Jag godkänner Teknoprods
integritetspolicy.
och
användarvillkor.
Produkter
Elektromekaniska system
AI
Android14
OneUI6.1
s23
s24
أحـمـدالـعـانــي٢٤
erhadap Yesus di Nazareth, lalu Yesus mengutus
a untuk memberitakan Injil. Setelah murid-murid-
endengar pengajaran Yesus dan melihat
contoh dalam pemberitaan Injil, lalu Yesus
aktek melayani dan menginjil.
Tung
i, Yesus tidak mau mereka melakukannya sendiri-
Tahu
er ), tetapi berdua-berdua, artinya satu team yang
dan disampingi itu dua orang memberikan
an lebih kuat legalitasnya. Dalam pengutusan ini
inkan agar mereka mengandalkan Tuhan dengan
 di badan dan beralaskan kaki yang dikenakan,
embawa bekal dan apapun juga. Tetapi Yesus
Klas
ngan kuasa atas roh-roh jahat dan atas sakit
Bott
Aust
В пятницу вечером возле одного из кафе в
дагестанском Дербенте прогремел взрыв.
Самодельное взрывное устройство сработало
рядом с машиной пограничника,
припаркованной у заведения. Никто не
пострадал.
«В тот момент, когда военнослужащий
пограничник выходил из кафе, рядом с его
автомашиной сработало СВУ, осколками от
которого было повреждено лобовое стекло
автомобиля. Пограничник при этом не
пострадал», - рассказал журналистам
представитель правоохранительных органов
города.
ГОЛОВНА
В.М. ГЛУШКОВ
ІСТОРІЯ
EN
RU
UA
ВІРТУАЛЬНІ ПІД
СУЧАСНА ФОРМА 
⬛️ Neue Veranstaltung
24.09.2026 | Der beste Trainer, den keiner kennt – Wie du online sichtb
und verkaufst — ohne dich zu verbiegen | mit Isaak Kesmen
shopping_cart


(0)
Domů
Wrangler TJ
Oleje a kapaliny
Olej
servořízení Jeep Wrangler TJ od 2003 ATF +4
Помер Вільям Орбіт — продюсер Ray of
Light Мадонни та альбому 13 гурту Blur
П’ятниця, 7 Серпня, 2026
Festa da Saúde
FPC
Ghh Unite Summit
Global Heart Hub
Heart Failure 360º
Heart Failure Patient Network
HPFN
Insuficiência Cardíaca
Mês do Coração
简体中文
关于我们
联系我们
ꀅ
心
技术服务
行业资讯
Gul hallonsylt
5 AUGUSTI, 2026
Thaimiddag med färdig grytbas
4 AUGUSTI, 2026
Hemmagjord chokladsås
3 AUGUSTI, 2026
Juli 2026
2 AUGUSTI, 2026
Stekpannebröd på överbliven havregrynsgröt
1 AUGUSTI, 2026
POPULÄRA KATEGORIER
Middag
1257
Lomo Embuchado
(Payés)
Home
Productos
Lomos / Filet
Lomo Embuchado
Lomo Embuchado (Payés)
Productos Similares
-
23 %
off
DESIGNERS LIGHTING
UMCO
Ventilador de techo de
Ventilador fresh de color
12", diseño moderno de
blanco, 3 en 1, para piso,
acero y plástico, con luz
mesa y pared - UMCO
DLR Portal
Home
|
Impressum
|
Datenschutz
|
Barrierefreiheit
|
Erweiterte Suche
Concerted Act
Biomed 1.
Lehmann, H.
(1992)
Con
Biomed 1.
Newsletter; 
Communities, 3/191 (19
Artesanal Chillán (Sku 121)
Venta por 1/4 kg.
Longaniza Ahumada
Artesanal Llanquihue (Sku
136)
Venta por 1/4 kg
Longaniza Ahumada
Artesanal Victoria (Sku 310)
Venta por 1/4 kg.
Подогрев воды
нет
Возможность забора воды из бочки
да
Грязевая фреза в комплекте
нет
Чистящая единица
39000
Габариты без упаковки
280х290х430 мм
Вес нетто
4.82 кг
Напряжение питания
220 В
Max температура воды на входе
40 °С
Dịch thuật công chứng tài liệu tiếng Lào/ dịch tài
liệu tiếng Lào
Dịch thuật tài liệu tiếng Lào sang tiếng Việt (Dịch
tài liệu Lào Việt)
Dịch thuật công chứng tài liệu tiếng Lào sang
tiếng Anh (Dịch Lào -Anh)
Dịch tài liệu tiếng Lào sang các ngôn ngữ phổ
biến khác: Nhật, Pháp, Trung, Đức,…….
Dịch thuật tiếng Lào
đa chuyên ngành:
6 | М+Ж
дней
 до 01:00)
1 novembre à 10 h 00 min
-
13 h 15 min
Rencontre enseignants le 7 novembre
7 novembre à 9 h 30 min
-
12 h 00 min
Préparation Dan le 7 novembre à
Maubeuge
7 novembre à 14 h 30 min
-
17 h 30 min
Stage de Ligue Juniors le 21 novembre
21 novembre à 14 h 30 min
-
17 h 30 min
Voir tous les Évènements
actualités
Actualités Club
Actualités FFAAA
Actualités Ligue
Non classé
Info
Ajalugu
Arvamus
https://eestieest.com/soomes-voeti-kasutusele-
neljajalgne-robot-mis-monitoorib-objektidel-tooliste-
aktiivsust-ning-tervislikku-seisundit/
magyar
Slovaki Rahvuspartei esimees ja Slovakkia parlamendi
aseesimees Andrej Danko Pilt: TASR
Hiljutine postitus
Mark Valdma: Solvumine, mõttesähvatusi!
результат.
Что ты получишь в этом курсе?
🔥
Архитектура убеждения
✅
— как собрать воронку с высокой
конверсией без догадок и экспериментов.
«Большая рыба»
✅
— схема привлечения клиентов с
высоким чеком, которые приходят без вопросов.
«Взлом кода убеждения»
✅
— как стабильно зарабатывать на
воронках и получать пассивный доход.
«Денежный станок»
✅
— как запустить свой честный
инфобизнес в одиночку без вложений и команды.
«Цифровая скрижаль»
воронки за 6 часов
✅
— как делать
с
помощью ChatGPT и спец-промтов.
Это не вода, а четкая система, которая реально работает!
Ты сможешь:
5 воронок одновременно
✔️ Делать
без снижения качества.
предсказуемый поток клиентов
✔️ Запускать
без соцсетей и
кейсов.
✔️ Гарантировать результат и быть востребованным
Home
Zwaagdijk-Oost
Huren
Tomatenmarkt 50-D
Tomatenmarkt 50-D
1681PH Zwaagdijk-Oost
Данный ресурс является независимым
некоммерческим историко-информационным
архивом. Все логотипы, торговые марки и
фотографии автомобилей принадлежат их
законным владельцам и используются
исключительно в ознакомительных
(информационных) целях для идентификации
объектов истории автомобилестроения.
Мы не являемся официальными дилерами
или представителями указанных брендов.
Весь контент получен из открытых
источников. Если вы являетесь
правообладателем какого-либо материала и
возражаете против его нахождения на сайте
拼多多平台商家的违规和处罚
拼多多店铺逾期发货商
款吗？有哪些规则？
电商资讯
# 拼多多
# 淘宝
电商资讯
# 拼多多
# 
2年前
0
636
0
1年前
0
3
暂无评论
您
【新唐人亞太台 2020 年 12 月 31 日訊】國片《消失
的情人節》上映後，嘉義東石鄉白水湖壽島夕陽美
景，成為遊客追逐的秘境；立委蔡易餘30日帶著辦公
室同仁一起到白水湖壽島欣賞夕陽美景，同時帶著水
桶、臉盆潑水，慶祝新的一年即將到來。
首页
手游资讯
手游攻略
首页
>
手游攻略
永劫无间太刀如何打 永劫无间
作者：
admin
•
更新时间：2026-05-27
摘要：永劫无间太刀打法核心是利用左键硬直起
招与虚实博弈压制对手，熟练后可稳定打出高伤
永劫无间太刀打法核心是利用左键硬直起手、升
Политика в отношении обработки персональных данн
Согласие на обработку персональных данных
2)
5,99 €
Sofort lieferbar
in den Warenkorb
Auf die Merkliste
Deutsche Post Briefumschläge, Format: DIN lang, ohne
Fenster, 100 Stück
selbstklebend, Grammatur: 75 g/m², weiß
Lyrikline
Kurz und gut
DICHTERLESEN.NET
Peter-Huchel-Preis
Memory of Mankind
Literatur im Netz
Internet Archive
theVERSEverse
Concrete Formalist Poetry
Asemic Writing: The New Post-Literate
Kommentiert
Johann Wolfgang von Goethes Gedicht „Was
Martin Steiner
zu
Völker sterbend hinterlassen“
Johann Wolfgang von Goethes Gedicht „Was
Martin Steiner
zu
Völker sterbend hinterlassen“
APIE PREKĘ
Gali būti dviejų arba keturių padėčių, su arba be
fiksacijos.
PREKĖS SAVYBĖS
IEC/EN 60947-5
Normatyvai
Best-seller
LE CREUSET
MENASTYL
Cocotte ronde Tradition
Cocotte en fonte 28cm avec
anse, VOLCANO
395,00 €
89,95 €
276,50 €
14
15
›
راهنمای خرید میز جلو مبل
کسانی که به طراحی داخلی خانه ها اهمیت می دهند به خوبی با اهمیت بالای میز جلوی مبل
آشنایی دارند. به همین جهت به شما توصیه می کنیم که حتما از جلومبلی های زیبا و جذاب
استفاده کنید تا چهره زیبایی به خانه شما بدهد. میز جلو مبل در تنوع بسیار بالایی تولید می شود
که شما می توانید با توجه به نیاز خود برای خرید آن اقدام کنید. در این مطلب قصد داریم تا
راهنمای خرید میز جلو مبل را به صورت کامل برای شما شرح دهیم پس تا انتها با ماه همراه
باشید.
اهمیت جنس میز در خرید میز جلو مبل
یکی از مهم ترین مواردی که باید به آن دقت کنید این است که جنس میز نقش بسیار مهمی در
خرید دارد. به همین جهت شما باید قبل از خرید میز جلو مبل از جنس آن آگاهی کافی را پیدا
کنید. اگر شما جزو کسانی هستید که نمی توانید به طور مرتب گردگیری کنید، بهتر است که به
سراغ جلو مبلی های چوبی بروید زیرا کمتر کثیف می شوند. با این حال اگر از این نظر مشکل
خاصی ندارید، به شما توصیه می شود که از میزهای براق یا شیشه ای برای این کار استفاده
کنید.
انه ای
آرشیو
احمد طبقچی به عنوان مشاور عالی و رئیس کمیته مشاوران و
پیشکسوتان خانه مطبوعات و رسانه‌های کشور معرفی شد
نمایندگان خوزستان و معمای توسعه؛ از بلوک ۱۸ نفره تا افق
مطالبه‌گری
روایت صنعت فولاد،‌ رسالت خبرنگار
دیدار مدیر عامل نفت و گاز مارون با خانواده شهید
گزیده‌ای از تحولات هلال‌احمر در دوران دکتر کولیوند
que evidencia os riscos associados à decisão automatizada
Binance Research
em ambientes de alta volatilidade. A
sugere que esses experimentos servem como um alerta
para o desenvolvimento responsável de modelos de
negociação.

________________

Every line of the data that holds "кафе" should be counted, and only the total given.

OUTPUT FOR THIS EXERCISE: 2